House candidate Mark Meadows, who's running for Congress in North Carolina's 11th Congressional District: "We need a president who believes in America. We have a nation that is too precious to give up on. We have a history that is too glorious to be forgotten. We have a Constitution that is too noble to be rewritten."
House candidate John Archer, who's running for Congress in Iowa's 2nd Congressional District: "We'll talk about getting government out from in-between patients and their doctors by repealing Obamacare--we can do better. And we will do better in Iowa and across this great nation by electing Mitt Romney and Paul Ryan as the next president and vice president of the United States this November."
Paul Ryan to join Mitt Romney for a Republican National Convention farewell victory rally on Friday in Lakeland, Florida, according to a Romney Press Shop media advisory.
CNN special on Hurricane Isaac airs tonite--Im on at 6p est. w latest preps and path
Steve Daines, who's running for Montana's sole House seat: "Washington does not create jobs; the American people do."
Rep. Jason Chaffetz of Utah blasted President Obama's proposal to raise taxes on households making more than $250,000, saying "This is not the American dream. Our nation is not just one good tax increase away from prosperity."
Rep. Tim Scott of South Carolina, known as a tea party favorite, said he had a "heartfelt message" from the people of his state: "Hit the road, Jack. And don't you come back no more, no more."
Rep. Sean Duffy of Wisconsin: "If you voted for Obama and you have buyer's remorse, let me tell ya, Mitt Romney is the hope and Paul Ryan is the change. A vote for Romney-Ryan is a vote for the dream ticket. A dream ticket that will end the Obama economic nightmare."
Rep. Tim Griffin of Arkansas: "We can't afford to rehire someone with a bankrupt vision and a failed plan. This moment in history is too big...Like a man who's lost and won't ask for directions, President Obama has no earthly idea how to solve this country's problem."
Senate candidate Deb Fischer of Nebraska, who won a competitive GOP primary in May, said the Obama administration has been "out of touch" with the American people. "We're on track to become the first generation that passes on fewer opportunities to the next. And that is unacceptable."
Rep. Rick Berg, who's running for Senate in North Dakota against Democrat Heidi Heitkamp, pointed to his state as an example of a strong economy. "We trust the individual--not big government--to make decisions," he said, later adding: "This is the North Dakota way and it works."
State Rep. Barbara Comstock of Virginia, deputy permanent co-chair of the convention, said Mitt Romney and Paul Ryan will be "unapologetic in championing the American Dream."
Rae Lynne Chornenky, president of the National Federation of Republican Women: "We hear a lot from the media about the Republicans' so-called war against women. Well, which war? Which women? Is it the 850,000 women who have lost their jobs under President Obama?... If there is a war against women, it is President Obama who has waged it. Join us in restoring sanity in our government by electing Gov. Mitt Romney and Congressman Paul Ryan."

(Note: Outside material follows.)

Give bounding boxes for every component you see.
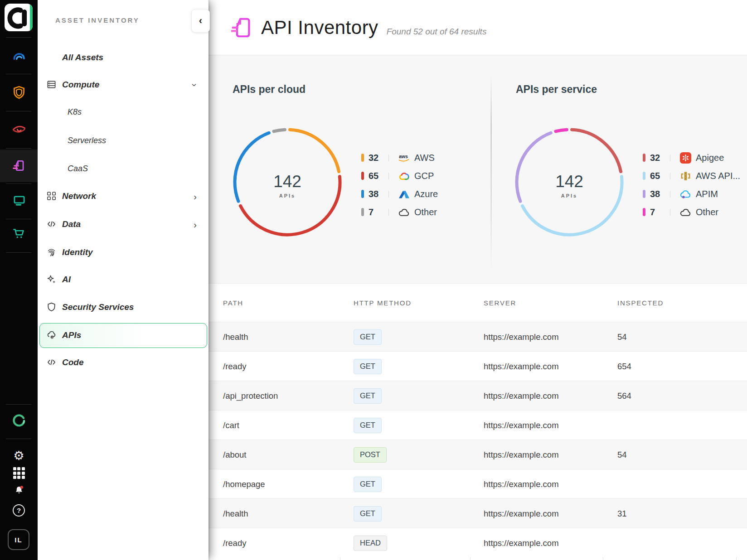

Alex Schriver, chairman of College Republicans: "At the end of the day, Barack Obama has failed young Americans. We're out of jobs, we're out of hope and we're out of change. Our generation can do better. My generation deserves better."

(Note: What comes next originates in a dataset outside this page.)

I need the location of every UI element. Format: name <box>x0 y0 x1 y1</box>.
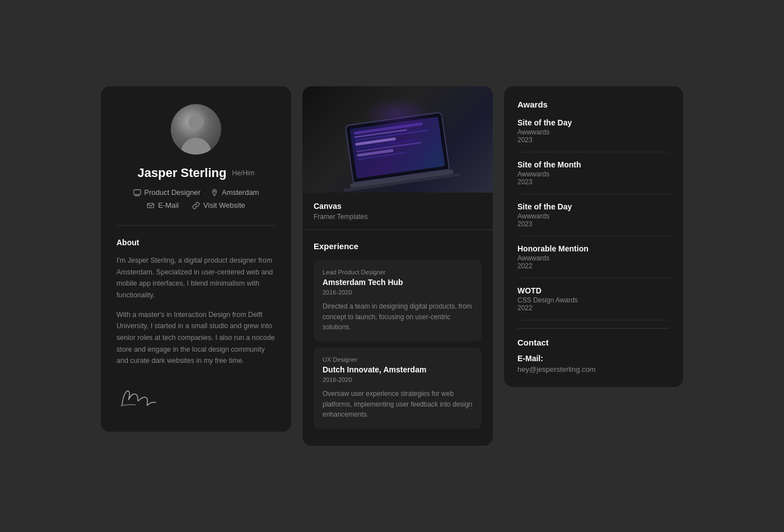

Oklahoma City Mick Cornett, president of Republican Mayors and Local Officials, said the country needs the economic "policies that Mitt Romney will deliver as the next president of the United States."

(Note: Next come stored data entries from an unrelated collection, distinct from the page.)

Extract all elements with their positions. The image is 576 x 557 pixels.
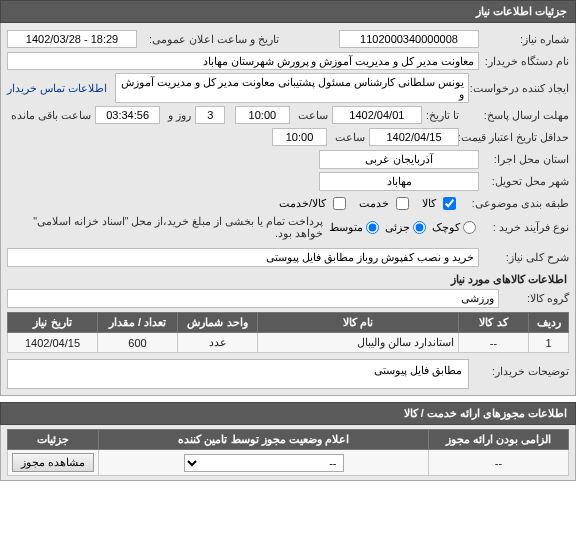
perm-status: -- xyxy=(99,450,429,476)
checkbox-khadamat[interactable] xyxy=(396,197,409,210)
perm-col-details: جزئیات xyxy=(8,430,99,450)
label-khadamat: خدمت xyxy=(359,197,389,210)
value-validity-date: 1402/04/15 xyxy=(369,128,459,146)
value-buyer-org: معاونت مدیر کل و مدیریت آموزش و پرورش شه… xyxy=(7,52,479,70)
value-deadline-date: 1402/04/01 xyxy=(332,106,422,124)
cell-unit: عدد xyxy=(178,333,258,353)
value-buyer-notes: مطابق فایل پیوستی xyxy=(7,359,469,389)
value-time-left: 03:34:56 xyxy=(95,106,160,124)
label-city: شهر محل تحویل: xyxy=(479,175,569,188)
items-table: ردیف کد کالا نام کالا واحد شمارش تعداد /… xyxy=(7,312,569,353)
col-name: نام کالا xyxy=(258,313,459,333)
col-row: ردیف xyxy=(529,313,569,333)
col-date: تاریخ نیاز xyxy=(8,313,98,333)
label-request-creator: ایجاد کننده درخواست: xyxy=(469,82,569,95)
label-goods-group: گروه کالا: xyxy=(499,292,569,305)
cell-name: استاندارد سالن والیبال xyxy=(258,333,459,353)
cell-code: -- xyxy=(459,333,529,353)
col-code: کد کالا xyxy=(459,313,529,333)
value-deadline-time: 10:00 xyxy=(235,106,290,124)
permit-status-select[interactable]: -- xyxy=(184,454,344,472)
label-saat-2: ساعت xyxy=(331,131,365,144)
permits-panel: الزامی بودن ارائه مجوز اعلام وضعیت مجوز … xyxy=(0,425,576,481)
value-announce-dt: 18:29 - 1402/03/28 xyxy=(7,30,137,48)
label-province: استان محل اجرا: xyxy=(479,153,569,166)
perm-col-status: اعلام وضعیت مجوز توسط تامین کننده xyxy=(99,430,429,450)
cell-date: 1402/04/15 xyxy=(8,333,98,353)
label-need-desc: شرح کلی نیاز: xyxy=(479,251,569,264)
col-qty: تعداد / مقدار xyxy=(98,313,178,333)
cell-row: 1 xyxy=(529,333,569,353)
perm-actions: مشاهده مجوز xyxy=(8,450,99,476)
label-saat-baghi: ساعت باقی مانده xyxy=(7,109,91,122)
label-category: طبقه بندی موضوعی: xyxy=(459,197,569,210)
payment-note: پرداخت تمام یا بخشی از مبلغ خرید،از محل … xyxy=(7,215,323,239)
label-purchase-type: نوع فرآیند خرید : xyxy=(476,221,569,234)
value-goods-group: ورزشی xyxy=(7,289,499,308)
value-city: مهاباد xyxy=(319,172,479,191)
col-unit: واحد شمارش xyxy=(178,313,258,333)
label-motavaset: متوسط xyxy=(329,221,363,234)
main-panel: شماره نیاز: 1102000340000008 تاریخ و ساع… xyxy=(0,23,576,396)
label-buyer-notes: توضیحات خریدار: xyxy=(469,359,569,378)
sub-head-items: اطلاعات کالاهای مورد نیاز xyxy=(9,273,567,286)
label-min-validity: حداقل تاریخ اعتبار قیمت: تا تاریخ: xyxy=(459,131,569,144)
label-kuchak: کوچک xyxy=(432,221,460,234)
label-ruz-va: روز و xyxy=(164,109,191,122)
label-kala: کالا xyxy=(422,197,436,210)
label-until-date: تا تاریخ: xyxy=(422,109,459,122)
value-request-creator: یونس سلطانی کارشناس مسئول پشتیبانی معاون… xyxy=(115,73,469,103)
perm-mandatory: -- xyxy=(429,450,569,476)
permit-row: -- -- مشاهده مجوز xyxy=(8,450,569,476)
radio-motavaset[interactable] xyxy=(366,221,379,234)
link-buyer-contact[interactable]: اطلاعات تماس خریدار xyxy=(7,82,107,95)
permits-table: الزامی بودن ارائه مجوز اعلام وضعیت مجوز … xyxy=(7,429,569,476)
checkbox-kala[interactable] xyxy=(443,197,456,210)
label-send-deadline: مهلت ارسال پاسخ: xyxy=(459,109,569,122)
table-row: 1 -- استاندارد سالن والیبال عدد 600 1402… xyxy=(8,333,569,353)
label-buyer-org: نام دستگاه خریدار: xyxy=(479,55,569,68)
cell-qty: 600 xyxy=(98,333,178,353)
value-need-desc: خرید و نصب کفپوش روباز مطابق فایل پیوستی xyxy=(7,248,479,267)
value-need-no: 1102000340000008 xyxy=(339,30,479,48)
checkbox-kala-khadamat[interactable] xyxy=(333,197,346,210)
permits-header: اطلاعات مجوزهای ارائه خدمت / کالا xyxy=(0,402,576,425)
radio-jozi[interactable] xyxy=(413,221,426,234)
radio-kuchak[interactable] xyxy=(463,221,476,234)
label-jozi: جزئی xyxy=(385,221,410,234)
label-need-no: شماره نیاز: xyxy=(479,33,569,46)
label-announce-dt: تاریخ و ساعت اعلان عمومی: xyxy=(145,33,279,46)
view-permit-button[interactable]: مشاهده مجوز xyxy=(12,453,94,472)
perm-col-mandatory: الزامی بودن ارائه مجوز xyxy=(429,430,569,450)
value-province: آذربایجان غربی xyxy=(319,150,479,169)
value-days-left: 3 xyxy=(195,106,225,124)
section-header: جزئیات اطلاعات نیاز xyxy=(0,0,576,23)
value-validity-time: 10:00 xyxy=(272,128,327,146)
label-saat-1: ساعت xyxy=(294,109,328,122)
label-kala-khadamat: کالا/خدمت xyxy=(279,197,326,210)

MAine delegate for Ron paul just told me he will walk off the floor if their concerns about rules arent addressed
Delegate spat isn't just a Ron Paul issue, folks - it's old guard RNC membership cranky about rules changes
Lisa Stickan, chairwoman of the Young Republicans: "There is a war on young people, a war on paychecks and a war on our ability to succeed. We are working to build our own businesses, struggling to pay our own way, only to learn--according to this president--we didn't build it."